IIRC the Isis was 38mm... Did they make a 35mm version? My favorite MCE beam used the Fraen narrow reflector.


----------



## bikerjay (Sep 16, 2007)

Vancbiker said:


> IIRC the Isis was 38mm... Did they make a 35mm version? My favorite MCE beam used the Fraen narrow reflector.


Good catch. Isis is the one I am thinking of and ordered. It is 35. Iris is 35 but comes in 38 with the holder.
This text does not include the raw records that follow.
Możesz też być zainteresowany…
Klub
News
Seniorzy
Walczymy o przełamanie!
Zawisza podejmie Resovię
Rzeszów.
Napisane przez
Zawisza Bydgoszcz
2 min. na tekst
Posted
I am relying on the easy2 35mm housing to center the Isis as it has no holder but this should be better since a holder for MCE may not even fit the mkr


----------



## Vancbiker (May 25, 2005)

Ah, my bad. Mixed up Iris and Isis


----------



## bikerjay (Sep 16, 2007)

Vancbiker said:


> Ah, my bad. Mixed up Iris and Isis


Well actually I just looked again at what I ordered and it is not Isis or iris. I will be trying the narrow EVA. Which I did a search for and found this 
http://forums.mtbr.com/lights-diy-do-yourself/mce-optics-will-win-464544-8.html

I also just looked at ledil website and it lists mkr for the EVA should be a couple degrees wider than with MCE.

Looking forward to cutter order arriving soon. It just shipped. Hopefully us customs will not hold it up.
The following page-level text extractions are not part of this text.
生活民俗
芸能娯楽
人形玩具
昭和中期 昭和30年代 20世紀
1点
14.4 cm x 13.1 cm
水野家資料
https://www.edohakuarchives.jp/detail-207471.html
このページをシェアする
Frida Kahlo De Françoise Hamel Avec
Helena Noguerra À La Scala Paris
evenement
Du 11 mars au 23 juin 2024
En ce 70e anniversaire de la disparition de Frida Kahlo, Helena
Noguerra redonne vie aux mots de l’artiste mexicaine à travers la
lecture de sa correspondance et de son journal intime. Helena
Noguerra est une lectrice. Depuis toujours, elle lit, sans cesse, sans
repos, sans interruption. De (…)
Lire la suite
Already got the easy2led housing which is quite nice.


----------



## Vancbiker (May 25, 2005)

Back in the MCE era, the EVA was a popular choice.


----------



## bikerjay (Sep 16, 2007)

Just got my cutter order, a 20mm copper star mkr H2 4000k 80cri, an eva smooth spot optic, and an xb-h on a 20mm star to play with. Wow is the xbh tiny. 

The Eva has a nice bright concentrated hot spot with out all that much spill. For being only 1,000 lumen it sure seems bright. I dont see any doughnut in the beam. 

Hopefully I can add to the beam shots thread at some point.


----------